§ RECORDED INFORMATION:
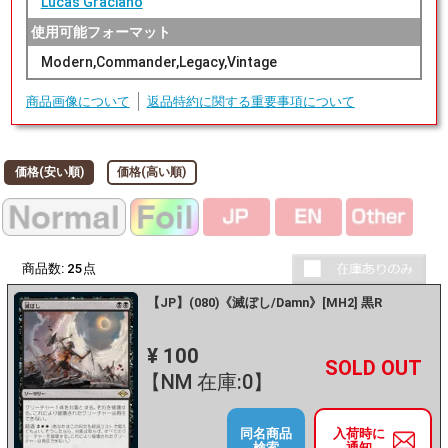
Lucas Graciano
使用可能フォーマット
Modern,Commander,Legacy,Vintage
商品画像について
返品特約に関する重要事項について
価格(安い順)
価格(高い順)
商品数:
25
点
【JP】(080)《滅ぼし/Damn》[MH2] 黒R
¥ 100
+
－
【NM 在庫:0】
同名商品
入荷時に
検索
通知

§ WHAT YOU WILL DO:
Word for word, give the data above again, without any images.

§ COMPLETED EXERCISE:
Lucas Graciano
使用可能フォーマット
Modern,Commander,Legacy,Vintage
商品画像について
返品特約に関する重要事項について
価格(安い順)
価格(高い順)
商品数:
25
点
【JP】(080)《滅ぼし/Damn》[MH2] 黒R
¥ 100
+
－
【NM 在庫:0】
同名商品
入荷時に
検索
通知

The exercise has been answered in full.